Aile ve Toplumsal Hizmetler Bakanlığı’na bağlı olarak kurulan aile ataşelikleri, yurt dışında yaşayan Türk vatandaşların karşılaştıkları bilhassa toplumsal meselelerin tahlili için şahıslar ve kurumlar ortasında sağlıklı bir uyum sağlamayı ve bütüncül tahliller üretmeyi hedefliyor. Aile ve Toplumsal Hizmetler Bakanı Derya Yanık, aile ataşeliklerinin son durumu hakkında Yeni Şafak’a değerlendirmelerde bulundu.
ALMANYA’NIN MÜSAADESİNİ BEKLİYORUZ
Aile ataşeliklerinin Alman devletinin müsaadesi ile açılabileceğine dikkati çeken Yanık, “Alman makamlarının müsaade vermesi gerekiyor. Burada diplomatik süreç devam ediyor. Biz bir orta tahlil olarak arkadaşlarımızı görevlendirdik. Bir kısmı başladı. Bir kısmını da görevlendireceğiz. Dışişleri Bakanımız da çok yakından takip ediyor. Ataşeliklerimiz açılmazsa bu işi Dışişleri Bakanlığı’nın müşavirlikleri üzerinden yapacağız. Biz her halükarda fiilen çalışmaya başlıyoruz.
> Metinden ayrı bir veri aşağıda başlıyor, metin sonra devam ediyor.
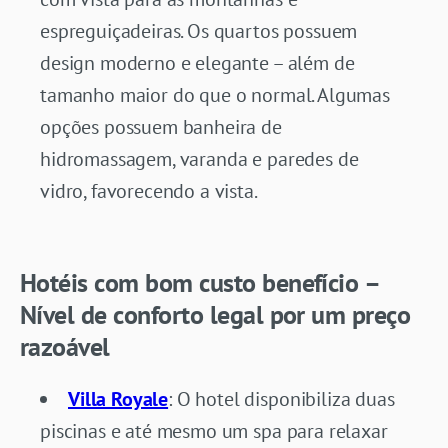
espreguiçadeiras. Os quartos possuem
design moderno e elegante – além de
tamanho maior do que o normal. Algumas
opções possuem banheira de
hidromassagem, varanda e paredes de
vidro, favorecendo a vista.
Hotéis com bom custo benefício –
Nível de conforto legal por um preço
razoável
Villa Royale
: O hotel disponibiliza duas
piscinas e até mesmo um spa para relaxar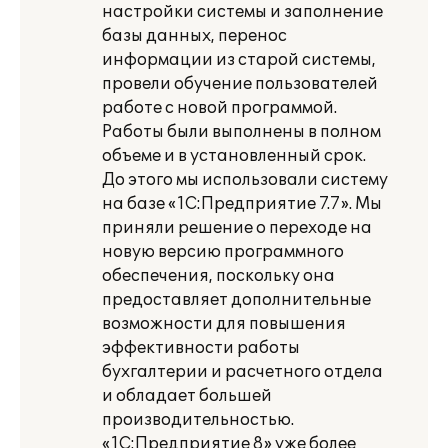
настройки системы и заполнение
базы данных, перенос
информации из старой системы,
провели обучение пользователей
работе с новой программой.
Работы были выполнены в полном
объеме и в установленный срок.
До этого мы использовали систему
на базе «1С:Предприятие 7.7». Мы
приняли решение о переходе на
новую версию программного
обеспечения, поскольку она
предоставляет дополнительные
возможности для повышения
эффективности работы
бухгалтерии и расчетного отдела
и обладает большей
производительностью.
«1С:Предприятие 8» уже более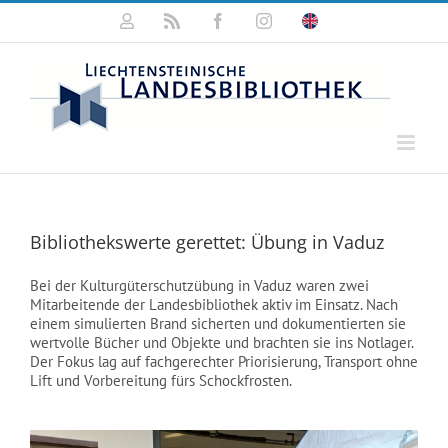
Zum
Mein
Rss
Facebook
Instagram
Click
Inhalt
Konto
for
springen
english
information
Bibliothekswerte gerettet: Übung in Vaduz
Bei der Kulturgüterschutzübung in Vaduz waren zwei
Mitarbeitende der Landesbibliothek aktiv im Einsatz. Nach
einem simulierten Brand sicherten und dokumentierten sie
wertvolle Bücher und Objekte und brachten sie ins Notlager.
Der Fokus lag auf fachgerechter Priorisierung, Transport ohne
Lift und Vorbereitung fürs Schockfrosten.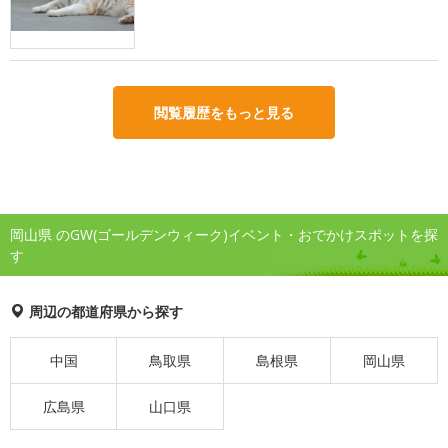
閲覧履歴をもっと見る
岡山県 のGW(ゴールデンウィーク)イベント・おでかけスポットを探
す
周辺の都道府県から探す
中国
鳥取県
島根県
岡山県
広島県
山口県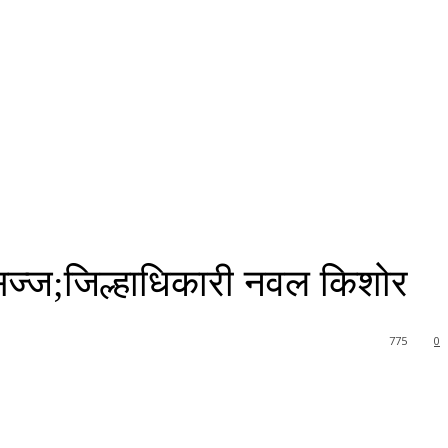
 सज्‍ज;जिल्हाधिकारी नवल किशोर
775
0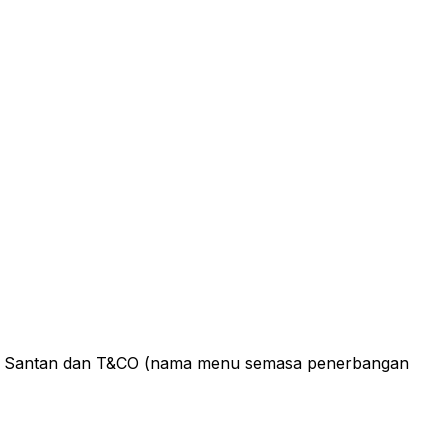
oran Santan dan T&CO (nama menu semasa penerbangan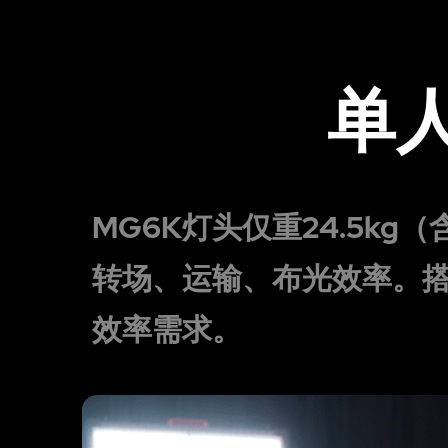
单
MG6K灯头仅重24.5k
转场、运输、布光效率。
效率需求。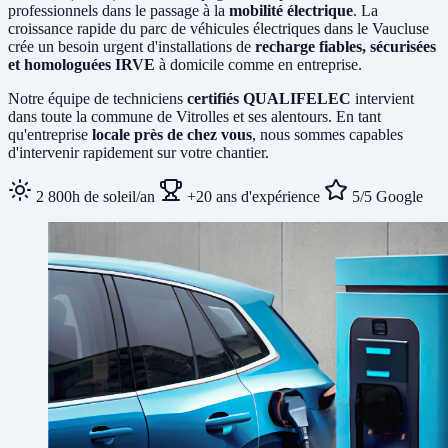
professionnels dans le passage à la
mobilité électrique
. La
croissance rapide du parc de véhicules électriques dans le Vaucluse
crée un besoin urgent d'installations de
recharge fiables, sécurisées
et homologuées IRVE
à domicile comme en entreprise.
Notre équipe de techniciens
certifiés QUALIFELEC
intervient
dans toute la commune de Vitrolles et ses alentours. En tant
qu'entreprise
locale près de chez vous
, nous sommes capables
d'intervenir rapidement sur votre chantier.
2 800h de soleil/an
+20 ans d'expérience
5/5 Google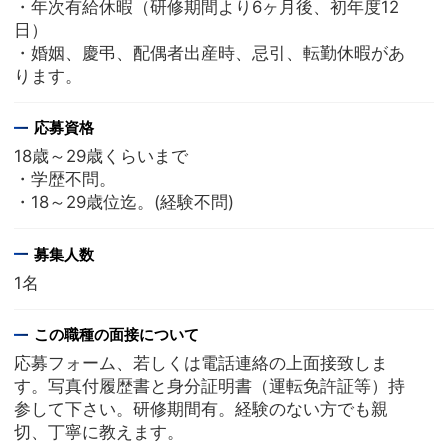
・年次有給休暇（研修期間より6ヶ月後、初年度12
日）
・婚姻、慶弔、配偶者出産時、忌引、転勤休暇があ
ります。
応募資格
18歳～29歳くらいまで
・学歴不問。
・18～29歳位迄。(経験不問)
募集人数
1名
この職種の面接について
応募フォーム、若しくは電話連絡の上面接致しま
す。写真付履歴書と身分証明書（運転免許証等）持
参して下さい。研修期間有。経験のない方でも親
切、丁寧に教えます。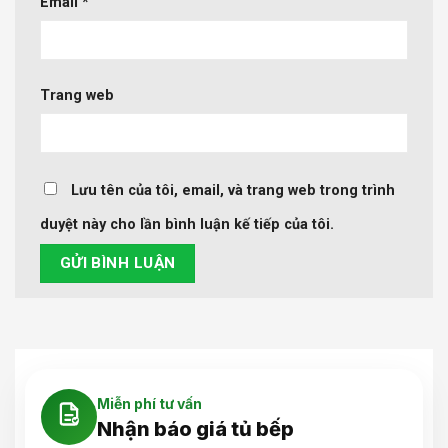
Email
*
Trang web
Lưu tên của tôi, email, và trang web trong trình
duyệt này cho lần bình luận kế tiếp của tôi.
Miễn phí tư vấn
Nhận báo giá tủ bếp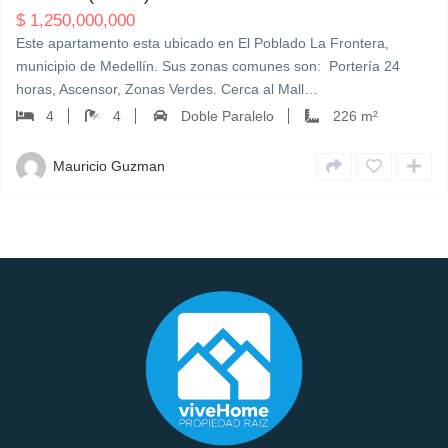
$
1,250,000,000
Este apartamento esta ubicado en El Poblado La Frontera,
municipio de Medellín. Sus zonas comunes son: Portería 24
horas, Ascensor, Zonas Verdes. Cerca al Mall…
4
4
Doble Paralelo
226 m²
Mauricio Guzman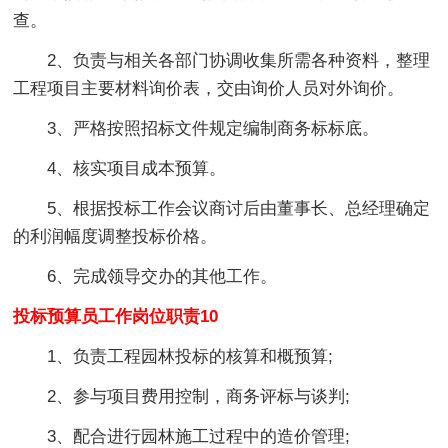
查。
2、负责与相关各部门协调收集所需各种资料，整理
工程项目主要材料询价表，交由询价人员对外询价。
3、严格按照招标文件规定编制商务标标底。
4、核实项目成本预算。
5、根据投标工作会议商讨后由董事长、总经理确定
的利润幅度调整投标价格。
6、完成领导交办的其他工作。
投标预算员工作岗位职责10
1、负责工程园林投标的核算和概预算;
2、参与项目费用控制，商务评标与谈判;
3、配合进行园林施工过程中的造价管理;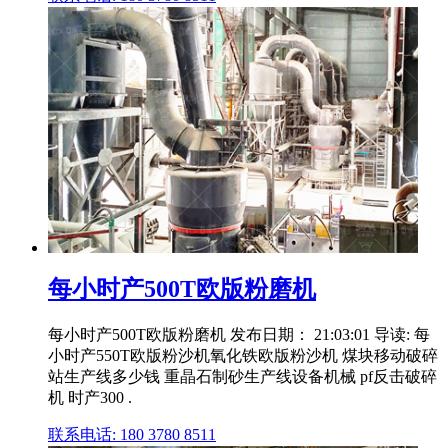
每小时产500T欧版粉磨机
每小时产500T欧版粉磨机 发布日期： 21:03:01 导读: 每
小时产550T欧版粉沙机氧化铁欧版粉沙机 煤块移动破碎
站生产线多少钱 重晶石制砂生产线设备机械 pf反击破碎
机 时产300 .
联系电话: 180 3780 8511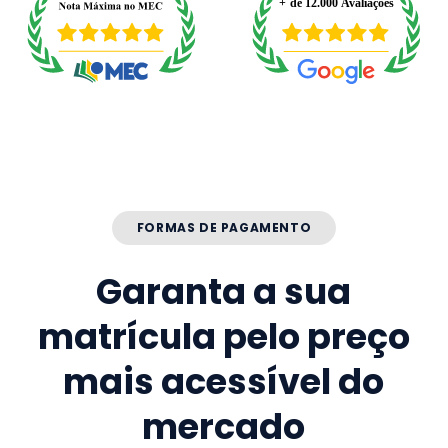
FORMAS DE PAGAMENTO
Garanta a sua
matrícula pelo preço
mais acessível do
mercado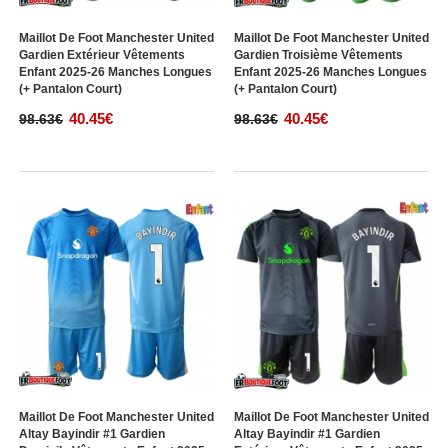
Maillot De Foot Manchester United
Maillot De Foot Manchester United
Gardien Extérieur Vêtements
Gardien Troisième Vêtements
Enfant 2025-26 Manches Longues
Enfant 2025-26 Manches Longues
(+ Pantalon Court)
(+ Pantalon Court)
40.45€
40.45€
98.63€
98.63€
Maillot De Foot Manchester United
Maillot De Foot Manchester United
Altay Bayindir #1 Gardien
Altay Bayindir #1 Gardien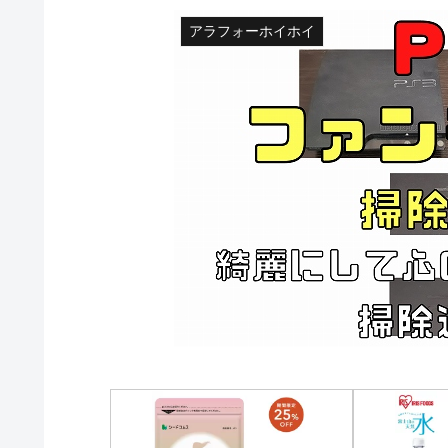
アラフォーホイホイ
Düsseldorf’ta 2015’te bir ataşeliğimiz açılmıştı. Bunlara ek olarak Köln, Stuttgart, Hamburg, Berlin ve Münih’te de ateşelik kurulması kararı var. Berlin Büyükelçiliğimizde de bir müşavirlik var. Bunları da Berlin Müşavirliği merkez olmak üzere, öbürleri ataşelik olacak halde açacağız. İsimleri belirledik aslında, her şeyleri hazır yalnızca Almanya’nın müsaadesini bekliyoruz” tabirlerini kullandı.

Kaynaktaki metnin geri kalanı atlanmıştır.